Qu’en est-il du bien-être des chiens mannequins ?
Un concept original, aussi adorable que… terrifiant. Puisqu’on peut s’interroger sur le bien-être animal de ces bêtes qui n’ont jamais demandé à faire partie de tout ce cirque marketing, qui rapporte sûrement gros vu tous les efforts investis.
Sylvia Masson, vétérinaire, spécialiste européenne en médecine du comportement des animaux de compagnie, nous apporte son expertise :
« On ne sait pas ce qui se passe en coulisses pour ces animaux-influenceurs mode. On ne peut pas émettre de jugement général valable pour tous les chiens, encore moins à partir de photos sans les avoir rencontrer. Mais sur plusieurs de ces images, certains n’ont pas l’air très à l’aise, d’après leur position recroquevillée. Peut-être est-ce la pose qu’on leur a demandée de tenir, mais ça ressemble beaucoup à un signe d’inconfort. En tout cas, les chiens ont chacun leur personnalité et la question doit se poser de façon individuelle. »

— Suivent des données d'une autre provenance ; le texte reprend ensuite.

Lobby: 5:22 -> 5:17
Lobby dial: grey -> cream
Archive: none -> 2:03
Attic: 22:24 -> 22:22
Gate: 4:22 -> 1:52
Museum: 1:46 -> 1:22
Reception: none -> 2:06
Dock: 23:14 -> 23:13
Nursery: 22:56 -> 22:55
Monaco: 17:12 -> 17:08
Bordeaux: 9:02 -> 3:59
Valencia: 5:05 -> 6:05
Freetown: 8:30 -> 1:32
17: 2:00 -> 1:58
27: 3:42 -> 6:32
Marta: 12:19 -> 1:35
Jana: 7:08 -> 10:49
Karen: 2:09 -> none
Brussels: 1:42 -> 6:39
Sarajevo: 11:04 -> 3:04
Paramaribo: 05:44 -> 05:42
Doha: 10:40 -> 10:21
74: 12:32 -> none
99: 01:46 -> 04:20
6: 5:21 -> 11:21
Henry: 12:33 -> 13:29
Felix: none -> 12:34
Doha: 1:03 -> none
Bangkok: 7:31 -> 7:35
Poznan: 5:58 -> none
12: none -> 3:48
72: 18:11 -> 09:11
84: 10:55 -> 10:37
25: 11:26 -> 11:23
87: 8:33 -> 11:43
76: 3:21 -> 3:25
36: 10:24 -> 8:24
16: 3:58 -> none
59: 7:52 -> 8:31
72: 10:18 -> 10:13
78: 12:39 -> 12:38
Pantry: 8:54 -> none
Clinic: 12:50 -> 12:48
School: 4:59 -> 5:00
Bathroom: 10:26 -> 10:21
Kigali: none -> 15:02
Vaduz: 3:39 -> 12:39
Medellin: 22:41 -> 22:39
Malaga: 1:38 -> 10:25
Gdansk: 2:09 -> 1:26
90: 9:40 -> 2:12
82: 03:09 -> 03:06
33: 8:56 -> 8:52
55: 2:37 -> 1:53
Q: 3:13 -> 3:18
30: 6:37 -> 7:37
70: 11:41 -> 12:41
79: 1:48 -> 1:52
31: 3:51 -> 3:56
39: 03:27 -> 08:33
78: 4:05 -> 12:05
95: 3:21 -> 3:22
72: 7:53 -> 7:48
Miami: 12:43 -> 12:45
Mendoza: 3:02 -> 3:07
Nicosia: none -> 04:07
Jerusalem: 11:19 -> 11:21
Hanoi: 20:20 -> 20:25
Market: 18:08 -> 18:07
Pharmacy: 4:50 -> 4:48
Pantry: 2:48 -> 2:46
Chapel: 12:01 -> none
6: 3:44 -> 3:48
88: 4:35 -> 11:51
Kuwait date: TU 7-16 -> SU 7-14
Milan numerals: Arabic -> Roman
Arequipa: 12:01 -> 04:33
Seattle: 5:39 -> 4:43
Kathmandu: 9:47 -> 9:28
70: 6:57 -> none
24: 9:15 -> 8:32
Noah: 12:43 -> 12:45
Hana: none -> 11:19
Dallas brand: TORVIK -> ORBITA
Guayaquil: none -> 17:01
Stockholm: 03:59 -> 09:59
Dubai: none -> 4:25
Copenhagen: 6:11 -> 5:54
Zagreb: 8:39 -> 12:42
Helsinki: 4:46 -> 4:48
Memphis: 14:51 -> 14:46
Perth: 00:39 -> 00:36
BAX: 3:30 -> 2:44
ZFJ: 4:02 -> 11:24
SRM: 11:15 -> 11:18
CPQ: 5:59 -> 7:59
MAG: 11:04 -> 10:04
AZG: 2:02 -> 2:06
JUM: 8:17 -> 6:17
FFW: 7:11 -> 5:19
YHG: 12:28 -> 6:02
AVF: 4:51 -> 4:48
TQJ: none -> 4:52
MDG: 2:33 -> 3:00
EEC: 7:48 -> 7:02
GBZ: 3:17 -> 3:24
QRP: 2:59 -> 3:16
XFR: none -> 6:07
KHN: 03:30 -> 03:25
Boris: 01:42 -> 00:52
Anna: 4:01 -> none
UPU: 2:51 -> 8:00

Quand on lui demande si porter autant de vêtements, pas toujours pensés pour les chiens, et même des chaussures, le temps de photos, peut leur poser des soucis, la docteure et consultante en psychiatrie vétérinaire nuance :
« On doit être attentif aux éventuels mouvements de recul de l’animal quand on s’approche de lui pour lui enfiler des choses. Le temps d’une photo, cela ne posera sûrement pas de souci, mais c’est la fréquence et la durée des séances qui peuvent s’avérer anxiogènes, à force d’accumulation.
Ce ne sont pas tant les vêtements qui peuvent les gêner que leurs odeurs. Cela peut déstabiliser certains chiens. Même chose sur un plateau de shooting où il peut y avoir une dizaine d’inconnus avec des odeurs différentes, et les flashes des appareils photos : cela peut finir par les rendre anxieux. D’autres peuvent au contraire y voir une forme de jeu, surtout s’ils sentent que cela fait plaisir à leur propriétaire.
En fait, cela pose des questionnements éthiques semblables à la mise en scène d’enfants par leurs parents sur les réseaux sociaux. C’est surtout l’objectification de ces êtres vivants inaptes à consentir qui me paraît relativement choquante. »
Selon la vétérinaire comportementaliste, on doit donc rester très attentif au bien-être de son chien si on le met régulièrement en scènes pour des photos. Vigilance face aux signaux négatifs tels des mouvements de recul ou d’inhibition, mais aussi aux éventuels marqueurs positifs : un chien qui vient au contact, frétille de la queue, a les traits de la gueule décontractés, etc. D’autant que la situation peut évoluer, par effet d’accumulation.
Cela peut également être le travail du véto que de vous aider à évaluer le degré de bien-être de votre animal, précise Sylvia Masson :
« En tant que propriétaire, de la même manière qu’on peut faire un check-up de santé pour son chien une fois par an chez le véto, on peut également demander à celui-ci un bilan sur le bien-être de l’animal. Ces professionnels de santé ne sont pas là pour vous faire des jugements de valeur, alors c’est important d’avoir cette discussion régulièrement. Au cabinet comme à la maison. »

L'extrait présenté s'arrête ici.